The argument certainly can’t be made that this will induce a shortage of labor power – with the depths and duration of unemployment and underemployment at post-war high levels, the percentage of labor force employed now at levels seen only in 1982, 6.8 million out of work for more than 27 weeks, and average hours worked falling for four years now, there is a vast pool of underutilized labor power to draw from.
And, no one can reasonably argue that reducing hours will lead to shortages of output, since we are looking at a huge global glut of idle capacity from the American auto industry to Chinese factories pumping out good destined for Wal-Mart.

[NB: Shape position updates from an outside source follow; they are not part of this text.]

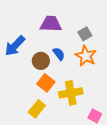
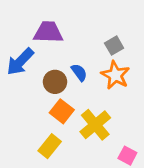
purple trapezoid: (51, 24) -> (48, 32), moved
yellow cross: (71, 93) -> (95, 125), turned -30

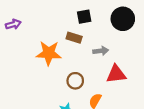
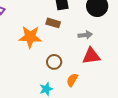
gray arrow: (101, 51) -> (85, 35), moved

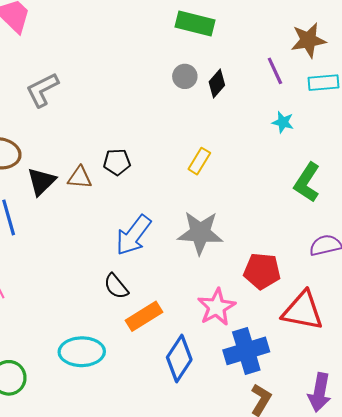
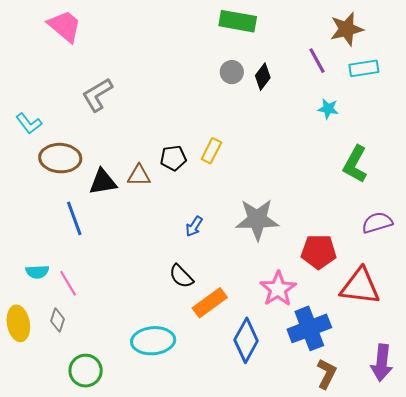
yellow rectangle: (199, 161) -> (211, 151), moved
black triangle: (41, 181) -> (103, 182), turned 40
blue arrow: (133, 235) -> (194, 226), size x0.5

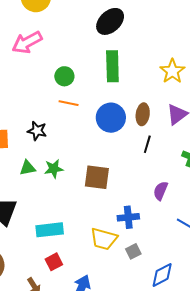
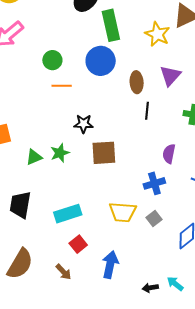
green rectangle: (112, 66) -> (111, 25), moved
blue circle: (111, 118) -> (101, 61), moved
black star: (37, 131) -> (83, 124), moved
blue cross: (128, 217) -> (154, 183), moved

This excess capacity is now of such magnitude that the United States is currently experiencing only its second period of industrial capacity contraction in 234 years of history – the first occurring in 2002-2004 just before this most recent economic calamity.
Nor, can anyone reasonably argue that shorter hours of work will lead to a lower standard of living or individual bankruptcies.
In the first case, it is well know by economists that money wages are completely unrelated to our material standard of living. Your actual living standard can decline while your wages are unchanged; or, it can rise while your wages are unchanged. Moreover, your wages can fall without a change in your material standard of living; and, your wages can rise and still reflect no improvement in your material standard of living.
This is how you have been silently defrauded for years – they let your wages rise even as your material standard of living fell and you sank deeper into debt!
Moreover, your real wages (inflation adjusted) are completely unrelated to hours of work. Prices must reflect the average wage of working people. If those dollar wages contract along with hours of work, so must price levels. It is the value of labor power – wages – that always and everywhere determines prices of the goods we consume. Let the prices of the goods we consume rise while our wages remain constant and it will result in a glut of unsold goods. The economy can no more tolerate wages below the value of labor power than it can tolerate savings above what can be productively invested. In fact, these two – wages and investment – are merely two sides of the same coin. Let either diverge from their proper proportion for too long and a crisis will erupt.
This is precisely what happened in our current crisis.
In the second case, bankruptcies and the inability to service existing debts should not be considered a reason to tolerate massive unemployment for some with long hours of labor for the rest. Remember, when a bank loans you money it creates that money out of thin air. The money did not exist until you signed an agreement to repay it. It is not the banks money, it belongs to the United States government. Only national governments have the exclusive right to issue currency. For decades banks have been creating U.S. currency out of thin air and handing it out to people as if it belonged to them. People have been driven to bankruptcy and impoverishment trying to service debts that never should have been created in the first place. Now is the time to wipe this ugly chapter in our history clean.
The terms of this debate must change!